§ **PROBLEM TO SOLVE**: Filter the listing below down to the lines with the word "yang" and copy those.
⟨
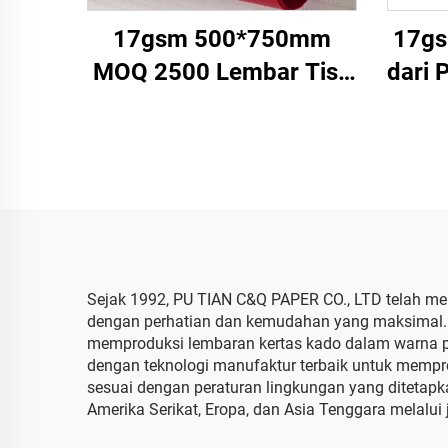
17gsm 500*750mm
17gs
MOQ 2500 Lembar Tisu
dari 
Warna Berkualitas Tinggi
untuk Kemasan Hadiah
Di
Makanan, Grosir Pabrik
Wrap
Kertas Pembungkus
Sep
Sejak 1992, PU TIAN C&Q PAPER CO., LTD telah me
dengan perhatian dan kemudahan yang maksimal. S
memproduksi lembaran kertas kado dalam warna puti
dengan teknologi manufaktur terbaik untuk mempr
sesuai dengan peraturan lingkungan yang ditetap
Amerika Serikat, Eropa, dan Asia Tenggara melalui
⟩
§ **EXERCISE SOLUTION**:
dengan perhatian dan kemudahan yang maksimal. S
sesuai dengan peraturan lingkungan yang ditetap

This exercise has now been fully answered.